Reasoning Across Datasets
The BioAssay Ontology (BAO), developed by the Center for Computational Science at the University of Miami Miller School of Medicine, is designed to provide an ontology-driven, semantic description of data generated from high-throughput biological screens that can be mined in an integrated, inferential fashion.
Combined with software tools that allow users to browse, query, and explore diverse datasets, the BAO provides a standardized approach to facilitate data retrieval and analysis and allow for the integration of data from multiple high-content and/or high-throughput screens.
The ability to search large amounts of diverse data and establish relationships on a conceptual level will allow computers to reason, draw conclusions, and seek answers to biological questions. The BAO project also encompasses a data-curation component in which the results of many annotated assays drawn from PubChem are integrated with the ontology.

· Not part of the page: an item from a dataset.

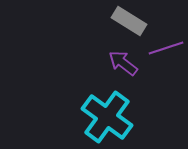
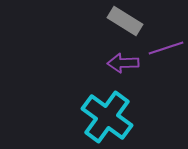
gray rectangle: moved 4 px left
purple arrow: rotated 40 degrees counterclockwise
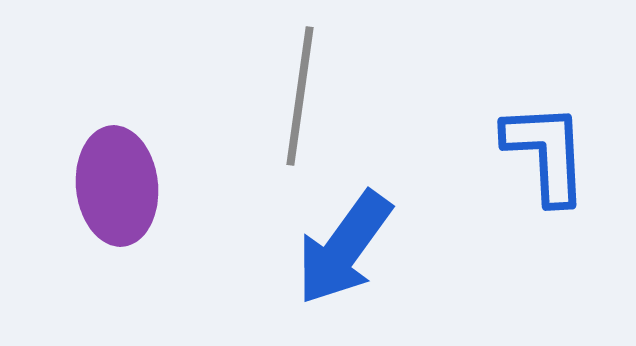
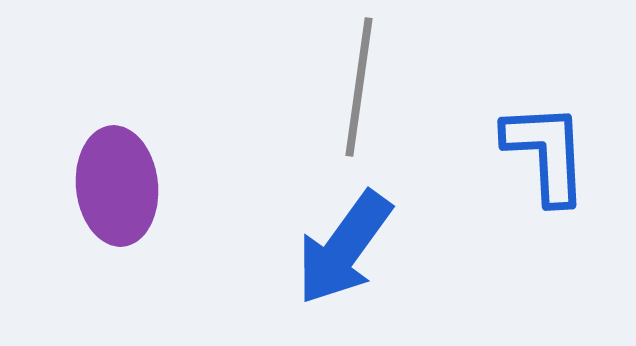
gray line: moved 59 px right, 9 px up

The University of Miami group has released a beta version of its BAO software, which will be more broadly available by early 2011. A main goal of the BAO project was to create a technology that could apply inference/reasoning across large datasets, according to Stephen Schürer, Ph.D., assistant professor at the university and a member of the BAO project team.
This would be analogous to typing even a simple question-based query into a computer search engine, explains Dr. Schürer. While search engines can cull through datasets looking for specific words or phrases, when presented with a question, they cannot readily mine a database for relevant information and process the information to develop a response.
In an ontology-based system, a concept is not only defined by a word or phrase, but rather in a form—and using a standardized vocabulary—that a computational system can understand. A particular word, for example, would not only have a specific meaning associated with it, but would also have relationships that link it to other words and concepts.
“The first version of our software cannot do this yet; it cannot make inferences of scientific relevance,” says Dr. Schürer. But the group is working toward a system that will ultimately be able to integrate the results of screening studies, gene-expression data, findings from knock-out experiments, and knowledge of biochemical pathways, cell-signaling networks, and other cell and systems biology information for example, and present it in a way that allows a computer to identify relationships and make inferences. A computer could then answer questions such as, “In which types of biologies/assays are these compounds active?”, and make determinations such as whether a “hit” on a screen is an artifact of a certain method of screening or whether the compound is active across multiple assays.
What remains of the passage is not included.